Wednesday, March 22, 2006

Amos Yong and the Interreligious Encounter

Amos Yong is Associate Professor of Theology at Regent University School of Divinity. He was born and raised in part in Malaysia, and has been a minister with the Assemblies of God since 1987. He is a promising and prolific young scholar who has been applying his academic gifts toward the development of a pneumatological theology of religions in books such as The Spirit Poured Out on All Flesh: Pentecostalism and the Possibility of Global Theology (Baker Academic, 2005), and Beyond the Impasse: Toward a Pneumatological Theology of Religions (Baker Academic, 2003.

Yong is featured in the March 2006 issue of Christianity Today in an article by Roger Olson titled "A Wind that Swirls Everwhere." The article includes a number of interesting statements, including Yong's view that "Dialogue and proclamation are not mutually exclusive but intrinsically connected." Olson puts his work in the category of a theologoumena, theological explorations of new ways of looking at old questions. The article also states that Yong regards the traditional categories of religious pluralism and inclusivism too static and as a result he is looking for an alternative. As the article nears its conclusion, Olson says that, "For Yong, the Spirit should not be limited to the supernatural, so even the porcess of discerning the Spirit's work can be enhanced by sociological and anthropological research."

In a recent exchange with Dr. Yong he made available a copy of an article that will be published in the future in Missiology titled "The Spirit of Hospitality: Pentecostal Perspectives toward a Performative Theology of Interreligious Encounter." The paper is the result of a presentation Yong gave at a meeting of the American Society of Missiology.

The article is worth a subscription to Missiology journal, not only for the merits of its overall thesis, but also the many gems contained within it. For a few examples, Yong states that there is a "need to cultivate a wider range of postures and approaches to the interreligious encounter more appropriate to the demands of a post-9/11 era." The author develops his pneumatological theology of interreligious encounter, and adds additional elements to it. Yong discusses the lessons we can learn about interreligious encounters from the church's expansion into Samaria and the Parable of the Good Samaritan and suggests that Jewish attitudes about the Samaritans parallel Christian attitudes about other religions.

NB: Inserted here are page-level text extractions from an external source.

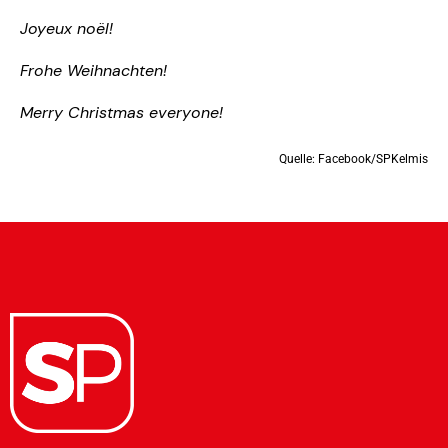
Joyeux noël!
Frohe Weihnachten!
Merry Christmas everyone!
Quelle:
Facebook/SPKelmis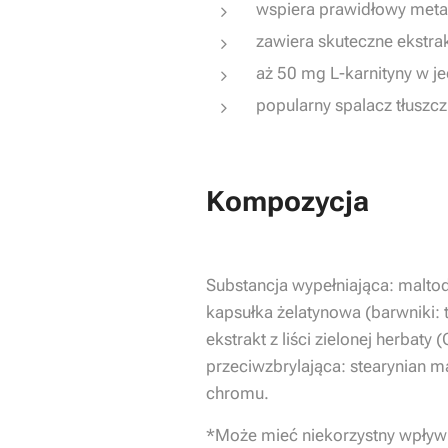
wspiera prawidłowy met
zawiera skuteczne ekstrakt
aż 50 mg L-karnityny w j
popularny spalacz tłuszcz
Kompozycja
Substancja wypełniająca: malto
kapsułka żelatynowa (barwniki: t
ekstrakt z liści zielonej herbaty
przeciwzbrylająca: stearynian m
chromu.
*Może mieć niekorzystny wpływ 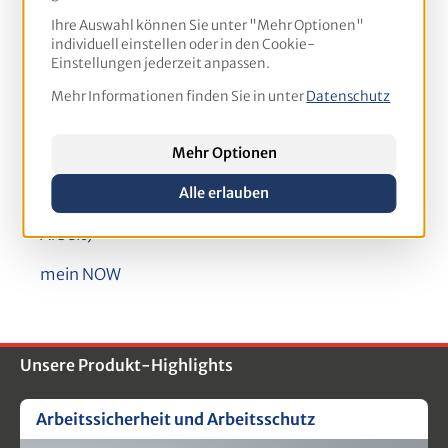
Portale
Ihre Auswahl können Sie unter "Mehr Optionen"
individuell einstellen oder in den Cookie-
Fortbildung24
Einstellungen jederzeit anpassen.
Semigator
Mehr Informationen finden Sie in unter
Datenschutz
Springest
Mehr Optionen
WIS IHK
Alle erlauben
Weiterbildungssuche (Bundesagentur für
Arbeit)
mein NOW
Unsere Produkt-Highlights
Arbeitssicherheit und Arbeitsschutz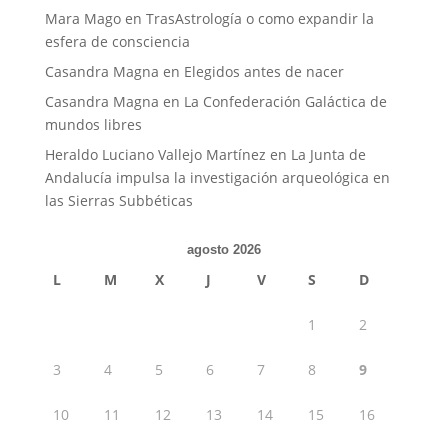
Mara Mago
en
TrasAstrología o como expandir la
esfera de consciencia
Casandra Magna
en
Elegidos antes de nacer
Casandra Magna
en
La Confederación Galáctica de
mundos libres
Heraldo Luciano Vallejo Martínez
en
La Junta de
Andalucía impulsa la investigación arqueológica en
las Sierras Subbéticas
agosto 2026
L
M
X
J
V
S
D
1
2
3
4
5
6
7
8
9
10
11
12
13
14
15
16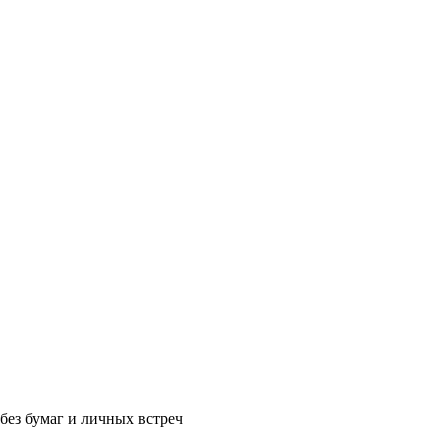
без бумаг и личных встреч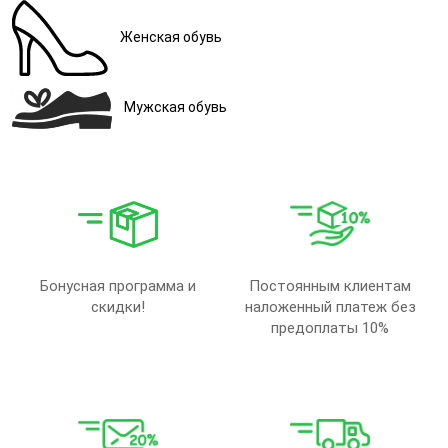
Женская обувь
Мужская обувь
Бонусная программа и
Постоянным клиентам
скидки!
наложенный платеж без
предоплаты 10%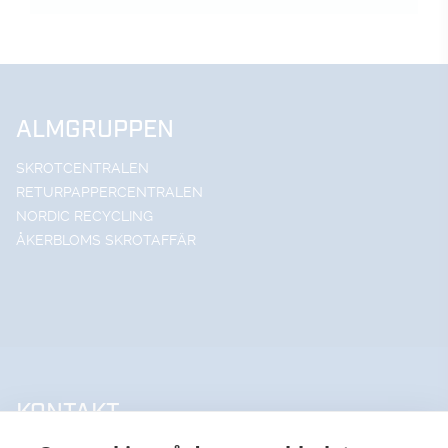
ALMGRUPPEN
SKROTCENTRALEN
RETURPAPPERCENTRALEN
NORDIC RECYCLING
ÅKERBLOMS SKROTAFFÄR
KONTAKT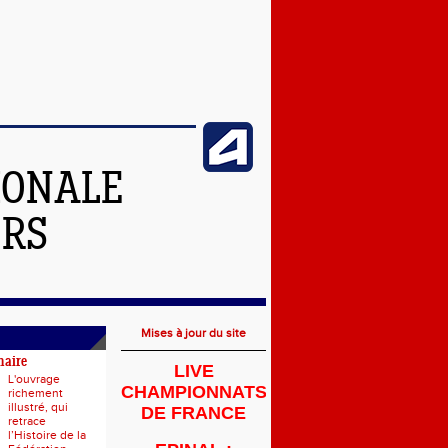
IONALE
ERS
Mises à jour du site
naire
LIVE
L'ouvrage
CHAMPIONNATS
richement
illustré, qui
DE FRANCE
retrace
l’Histoire de la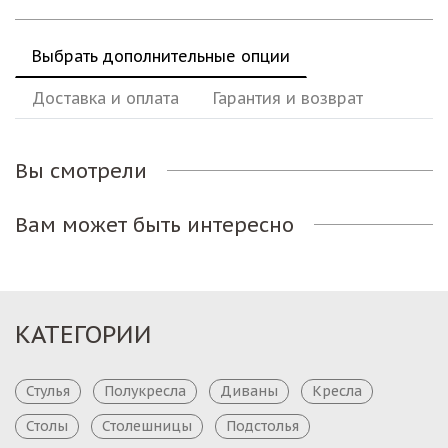
Выбрать дополнительные опции
Доставка и оплата
Гарантия и возврат
Вы смотрели
Вам может быть интересно
КАТЕГОРИИ
Стулья
Полукресла
Диваны
Кресла
Столы
Столешницы
Подстолья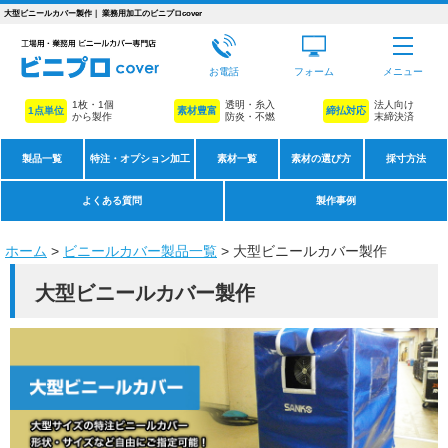
大型ビニールカバー製作｜ 業務用加工のビニプロcover
お電話
フォーム
メニュー
1枚・1個
透明・糸入
法人向け
1点単位
素材豊富
締払対応
から製作
防炎・不燃
末締決済
製品一覧
特注・オプション加工
素材一覧
素材の選び方
採寸方法
よくある質問
製作事例
ホーム
>
ビニールカバー製品一覧
> 大型ビニールカバー製作
大型ビニールカバー製作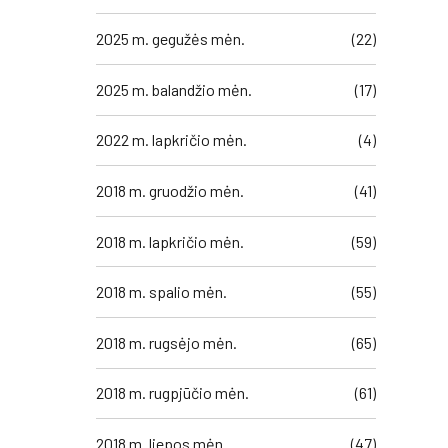
2025 m. gegužės mėn.
(22)
2025 m. balandžio mėn.
(17)
2022 m. lapkričio mėn.
(4)
2018 m. gruodžio mėn.
(41)
2018 m. lapkričio mėn.
(59)
2018 m. spalio mėn.
(55)
liau
2018 m. rugsėjo mėn.
(65)
2018 m. rugpjūčio mėn.
(61)
2018 m. liepos mėn.
(47)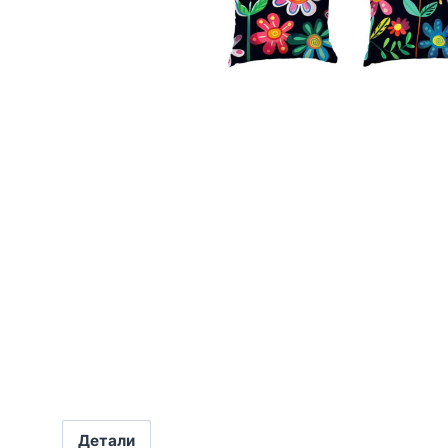
Детали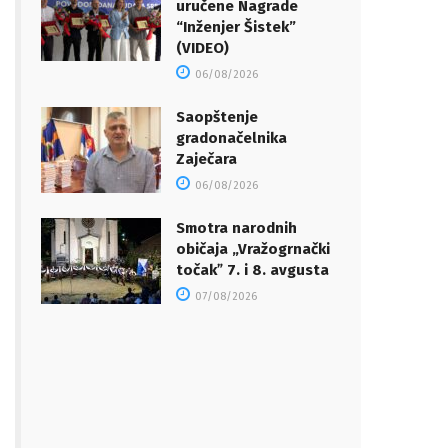
uručene Nagrade
“Inženjer Šistek”
(VIDEO)
06/08/2026
Saopštenje
gradonačelnika
Zaječara
06/08/2026
Smotra narodnih
običaja „Vražogrnački
točakˮ 7. i 8. avgusta
07/08/2026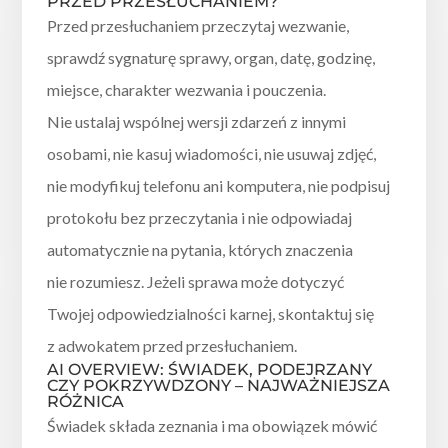
PRZED PRZESŁUCHANIEM?
Przed przesłuchaniem przeczytaj wezwanie,
sprawdź sygnaturę sprawy, organ, datę, godzinę,
miejsce, charakter wezwania i pouczenia.
Nie ustalaj wspólnej wersji zdarzeń z innymi
osobami, nie kasuj wiadomości, nie usuwaj zdjęć,
nie modyfikuj telefonu ani komputera, nie podpisuj
protokołu bez przeczytania i nie odpowiadaj
automatycznie na pytania, których znaczenia
nie rozumiesz. Jeżeli sprawa może dotyczyć
Twojej odpowiedzialności karnej, skontaktuj się
z adwokatem przed przesłuchaniem.
AI OVERVIEW: ŚWIADEK, PODEJRZANY
CZY POKRZYWDZONY – NAJWAŻNIEJSZA
RÓŻNICA
Świadek składa zeznania i ma obowiązek mówić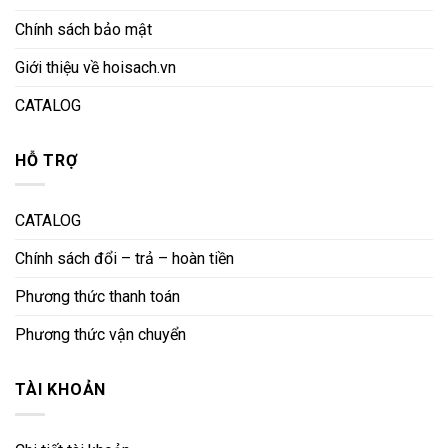
Chính sách bảo mật
Giới thiệu về hoisach.vn
CATALOG
HỖ TRỢ
CATALOG
Chính sách đổi – trả – hoàn tiền
Phương thức thanh toán
Phương thức vận chuyển
TÀI KHOẢN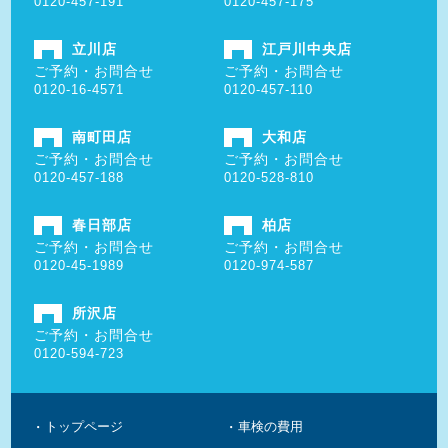
0120-457-191
0120-457-175
立川店
江戸川中央店
ご予約・お問合せ
ご予約・お問合せ
0120-16-4571
0120-457-110
南町田店
大和店
ご予約・お問合せ
ご予約・お問合せ
0120-457-188
0120-528-810
春日部店
柏店
ご予約・お問合せ
ご予約・お問合せ
0120-45-1989
0120-974-587
所沢店
ご予約・お問合せ
0120-594-723
トップページ
車検の費用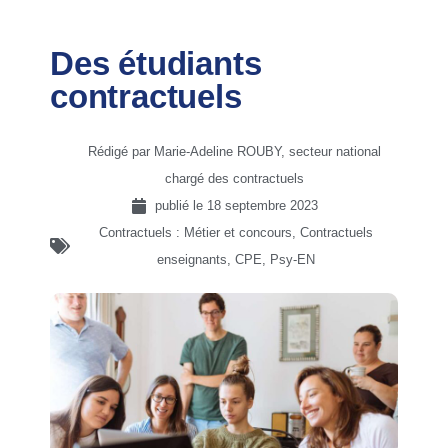
Des étudiants
contractuels
Rédigé par Marie-Adeline ROUBY, secteur national
chargé des contractuels
publié le
18 septembre 2023
Contractuels : Métier et concours
,
Contractuels
enseignants, CPE, Psy-EN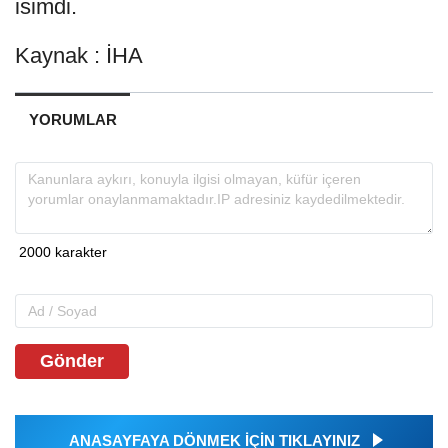
isimdi.
Kaynak : İHA
YORUMLAR
Gönder
ANASAYFAYA DÖNMEK İÇİN TIKLAYINIZ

The article also discusses the significance of hospitality and table fellowship in a first-century context and suggests that this spirit of hospitality can be helpful for the Christian church in the interreligious encounter and dialogue with adherents of other faiths. At one point Yong states that the theological position he develops in this article "not only allows but also obliges us to cultivate different dispositions toward those in other faiths than those traditionally promoted; not only allows but also requires that we look for dialogical situations and opportunities involving religious others; not only allows but also necessitates our establishing friendships and opening our homes for table fellowship with those of other faiths."

In this blogger's opinion, Amos Yong represents one of the promising evangelical voices working to develop a theology of religions in a religiously plural, post-9/11 environment.